25 November 2022
Secrets of the sea: genes encoding anticancer drug found
Published online 18 April 2012
The newly sequenced genome of a species of bacteria from the Red Sea could pave the way for large-scale production of a rare anticancer drug.
The tissues of many marine invertebrates such as sponges, tunicates and other filter feeders contain microbial populations that produce a wide variety of biologically active compounds, some of which have been developed into clinically useful drugs.
The anticancer drug didemnin B, the first marine drug to be clinically tested on humans, was discovered in the Caribbean colonial tunicate Trididemnum solidum over 30 years ago.
An international team involving scientists from the King Abdullah University of Science and Technology (KAUST), Saudi Arabia, now reports in the Journal of the American Chemical Society that didemnim B and its related precursors are synthesized by two bacterial species via an unusual mechanism.
The researchers isolated the Tistrella mobilis and Tistrella bauzanensis from the Red Sea and Pacific Ocean respectively and found that both species produce compounds that are identical in structure to didemnin B and nordidemnin B, which were originally isolated from T. solidum.

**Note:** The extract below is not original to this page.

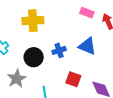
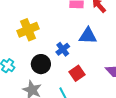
red square: (73, 79) -> (77, 73), moved, turned -35

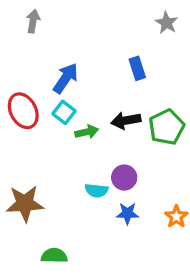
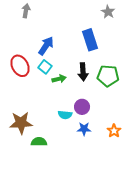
blue rectangle: (137, 68) -> (90, 40), size x1.5
black arrow: (126, 121) -> (83, 72), turned -84
green pentagon: (167, 127) -> (108, 76), turned 30
green semicircle: (54, 256) -> (39, 142), moved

A complete genome sequencing of T. mobilis revealed a cluster of 10 genes encoding an enzyme complex that synthesizes didemnin X and didemnin Y, biochemical precursors to didemnin B.
The gene cluster is not contained on the bacterial chromosome, but rather on a circular DNA molecule called a plasmid.
Using a technique called imaging mass spectrometry, the researchers determined that didemnin X and didemnin Y are secreted from the cell and then converted to didemnin B in an as yet unknown mechanism.
The results suggest that didemnin B could be produced by other bacterial species as the gene cluster encoding the didemnin B-synthesizing enzyme is located in plasmids can be passed between bacteria.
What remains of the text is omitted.